Others have argued that Clinton was being persecuted by the Republicans and so was unable to function properly as president when the al-Qaida threat was looming. This, of course, has an element of truth to it. Some (but not all) of the attacks on Clinton were unwarranted and extreme in the period from January 1998 onward. But that still doesn't excuse Clinton's negligence up until 1998, the period of the most serious failures, when al-Qaida was most vulnerable to disruption. And it assumes, as all such Clinton defenses assume, that the president could have done nothing about the scandal. This is a false assumption. A president who put his country ahead of himself would have settled the Paula Jones suit. He would have realized that the presidency is not a part-time job, and that it is more important to be free to tackle vital matters of state than to avoid the humiliation of a settled sexual harassment suit.
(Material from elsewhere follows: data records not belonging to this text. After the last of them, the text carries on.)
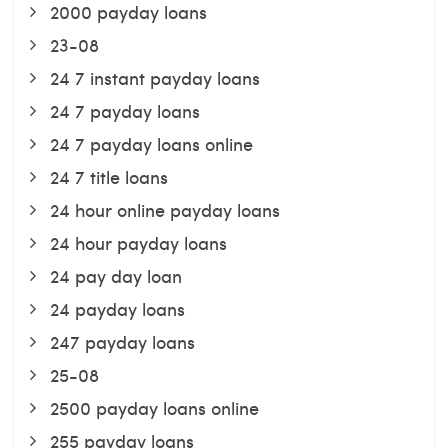
2000 payday loans
23-08
24 7 instant payday loans
24 7 payday loans
24 7 payday loans online
24 7 title loans
24 hour online payday loans
24 hour payday loans
24 pay day loan
24 payday loans
247 payday loans
25-08
2500 payday loans online
255 payday loans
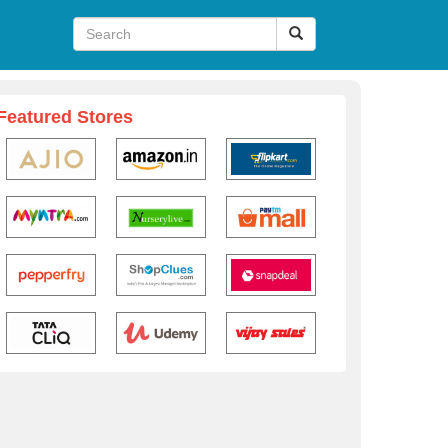
Featured Stores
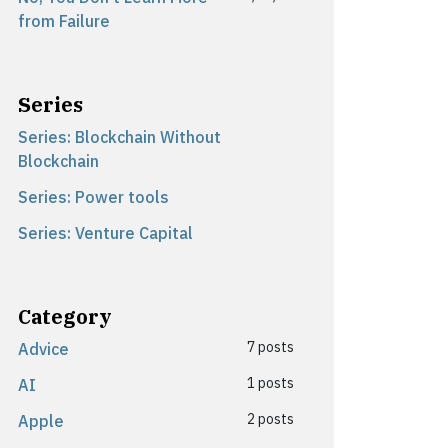
from Failure
Series
Series: Blockchain Without
Blockchain
Series: Power tools
Series: Venture Capital
Category
7 posts
Advice
1 posts
AI
2 posts
Apple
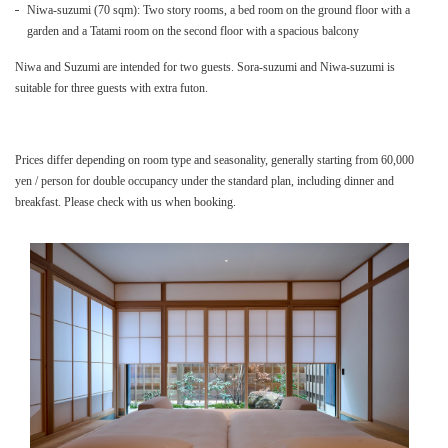
Niwa-suzumi (70 sqm): Two story rooms, a bed room on the ground floor with a
garden and a Tatami room on the second floor with a spacious balcony
Niwa and Suzumi are intended for two guests. Sora-suzumi and Niwa-suzumi is
suitable for three guests with extra futon.
Prices differ depending on room type and seasonality, generally starting from 60,000
yen / person for double occupancy under the standard plan, including dinner and
breakfast. Please check with us when booking.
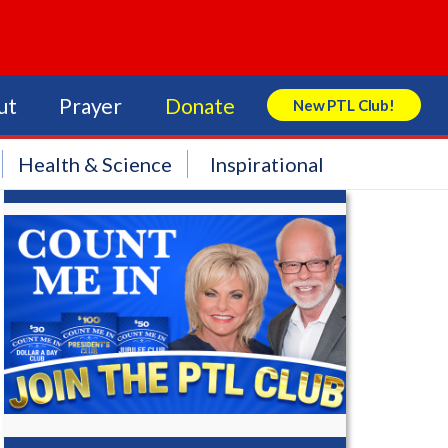
ut
Prayer
Donate
New PTL Club!
Search Store
Health & Science
Inspirational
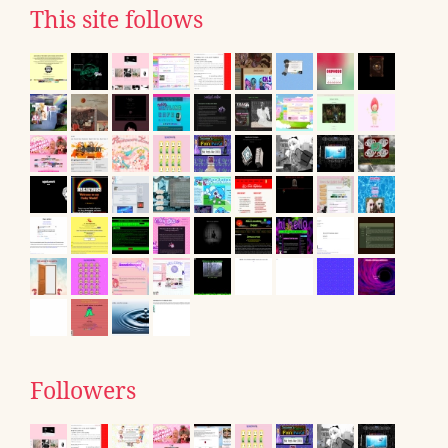
This site follows
Followers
A responsible president puts his constitutional duties first, the most important of which is the protection of American citizens from attacks by foreign entities. By fighting the Jones suit to the bitter end, by lying under oath and adopting brutal political warfare to defend himself, the president essentially put his own interests above the nation's. At the time, many of us believed we were simply lucky to have such a scandal in what we saw as peaceful times. We were wrong. While Clinton was defending himself, al-Qaida was girding to attack a defenseless nation.
Was Clinton the only one to blame? Surely not. Plenty of bureaucrats put their own petty turf wars before a successful anti-terrorist strategy. Others responsible include a hostile Congress, an inept FBI and CIA, and a general public insouciance toward a threat that few took seriously. But none of this exculpates the commander in chief. It is his job to warn the country of danger. It is his job to bang bureaucratic heads together to avoid a national security disaster. Again, it is simply not true that the public would have balked at serious measures to deal with terrorism if the president had taken the initiative. Dick Morris' own polls showed this. And Clinton had seen those polls in his first term. Indeed, Clinton had all the information he needed and all the authority he needed and all the luck he needed to do what had to be done. And he didn't do it.
No objective review of the Clinton administration's record on terrorism can escape this simple conclusion. The bulk of the domestic responsibility for the security and intelligence failures that led to Sept. 11 must be laid at the feet of the commander in chief for the bulk of the previous eight years. No, he was not responsible for Sept. 11. Full responsibility lies with al-Qaida. But he was more responsible than anyone for the gaping holes in national security and intelligence that made Sept. 11 possible. The buck must stop with him -- this time. The most damning verdict is in the words of a "senior Clinton official" who said the following to Joe Klein of the New Yorker: "Clinton spent less concentrated attention on national defense than any other president in recent memory. He could learn an issue very quickly, but he wasn't very interested in getting his hands dirty with detail work. His style was procrastination, seeing where everyone was, before taking action. This was truer in his first term than in his second, but even when he began to pay attention he was severely constrained by public opinion and his own unwillingness to take risks."
In most matters, this kind of caution, wishful thinking and procrastination can be forgiven and even overlooked. In matters of vital national security, it is close to criminal negligence. The Clinton legacy may have many good things in it -- economic growth and welfare reform among them. But it must also be revised now to include thousands of casualties in the ashes of ground zero -- ordinary people who trusted their president to protect them, and whose president ultimately betrayed that trust.